No Pressure

Sharpsburg citizens leaving for fear of the Rebels (1862 September 15 by Alfred R. Waud published in the October 11, 1862 issue of Harper's Weekly; LOC: LC-DIG-ppmsca-21125)

Young Napolean to the rescue? Sharpsburg citizens fleeing the rebel army

Just save the American republic and millions yet to be born

From the Richmond Daily Dispatch September 16, 1862:

The young Napoleon Redivivus.

McClellan, like the straw to the drawing man, is again important at the North. The Herald, of Thursday, has four articles, occupying as many columns, on the renewed lustre of this star. In one of them it says:

Now is the time for him to prove himself not only a great General, but a statesman worthy of the occasion and of the responsibility which he has assumed. The safety of the country is entrusted to him. He is bound to see that no insidious enemy lurks behind about his base of operations. His own security and the security of his army are involved, and the fate of the republic itself is at stake.

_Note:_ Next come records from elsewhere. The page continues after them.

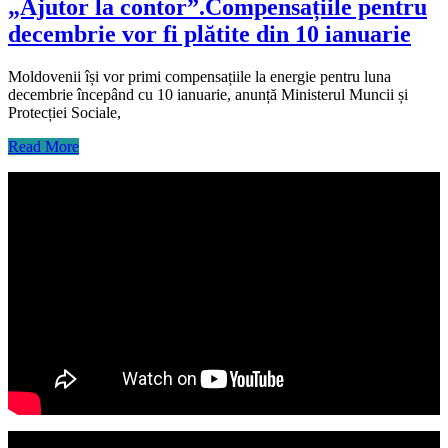
„Ajutor la contor”.Compensațiile pentru
decembrie vor fi plătite din 10 ianuarie
Moldovenii își vor primi compensațiile la energie pentru luna
decembrie începând cu 10 ianuarie, anunță Ministerul Muncii și
Protecției Sociale,
Read More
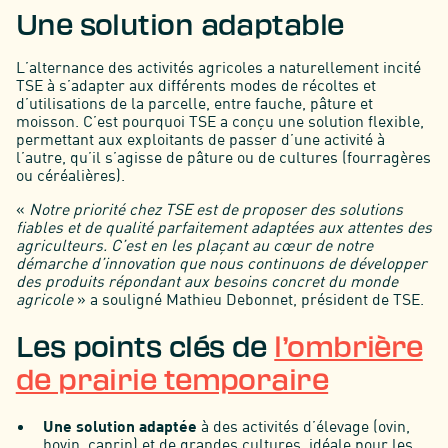
Une solution adaptable
L’alternance des activités agricoles a naturellement incité
TSE à s’adapter aux différents modes de récoltes et
d’utilisations de la parcelle, entre fauche, pâture et
moisson. C’est pourquoi TSE a conçu une solution flexible,
permettant aux exploitants de passer d’une activité à
l’autre, qu’il s’agisse de pâture ou de cultures (fourragères
ou céréalières).
«
Notre priorité chez TSE est de proposer des solutions
fiables et de qualité parfaitement adaptées aux attentes des
agriculteurs. C’est en les plaçant au cœur de notre
démarche d’innovation que nous continuons de développer
des produits répondant aux besoins concret du monde
agricole
» a souligné Mathieu Debonnet, président de TSE.
Les points clés de
l’ombrière
de prairie temporaire
Une solution adaptée
à des activités d’élevage (ovin,
bovin, caprin) et de grandes cultures, idéale pour les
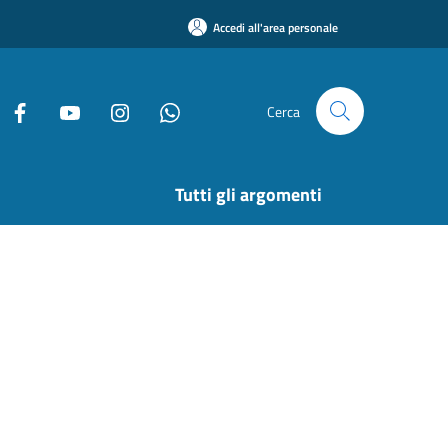
Accedi all'area personale
Cerca
Tutti gli argomenti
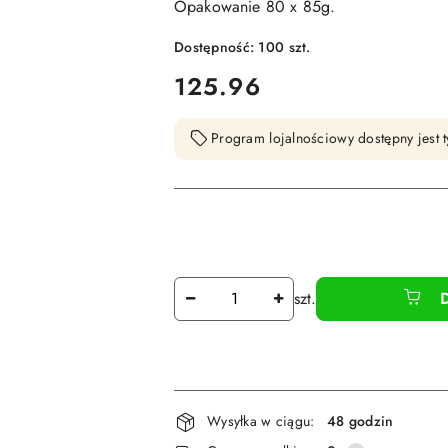
Opakowanie 80 x 85g.
Dostępność:
100
szt.
cena:
125.96
Program lojalnościowy dostępny jest t
Ilość
szt.
Dostępność
Wysyłka w ciągu:
48 godzin
i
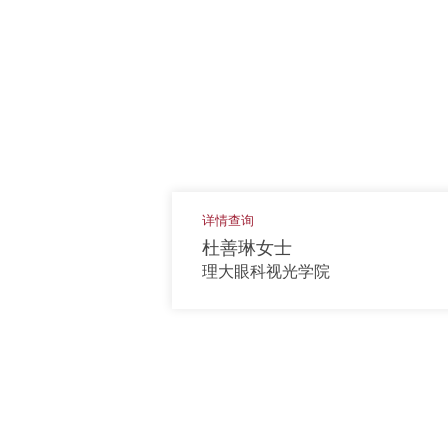
详情查询
杜善琳女士
理大眼科视光学院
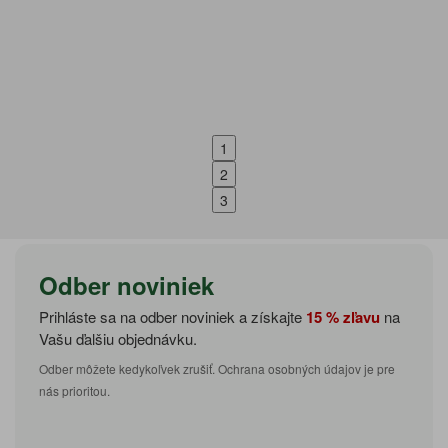
1
2
3
Odber noviniek
Prihláste sa na odber noviniek a získajte
15 % zľavu
na
Vašu ďalšiu objednávku.
Odber môžete kedykoľvek zrušiť. Ochrana osobných údajov je pre
nás prioritou.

He is master of the situation. He is the only man in whom the troops and the country have confidence as a General for-the chief command of the army in the field. He has a right to demand indemnity for the past and security for the future, and he ought not to rest satisfied till he is assured by facts, not mere promises, that his plans shall not be interfered with hereafter. The game is now in his hands, and unless he plays his best trump and disposes effectually of the radicals, as he has the power to do, they will soon dispose of him by striking him down in the very crisis of the campaign now opened in Maryland, on which hang the destinies of the American republic and of millions of the human race yet unborn.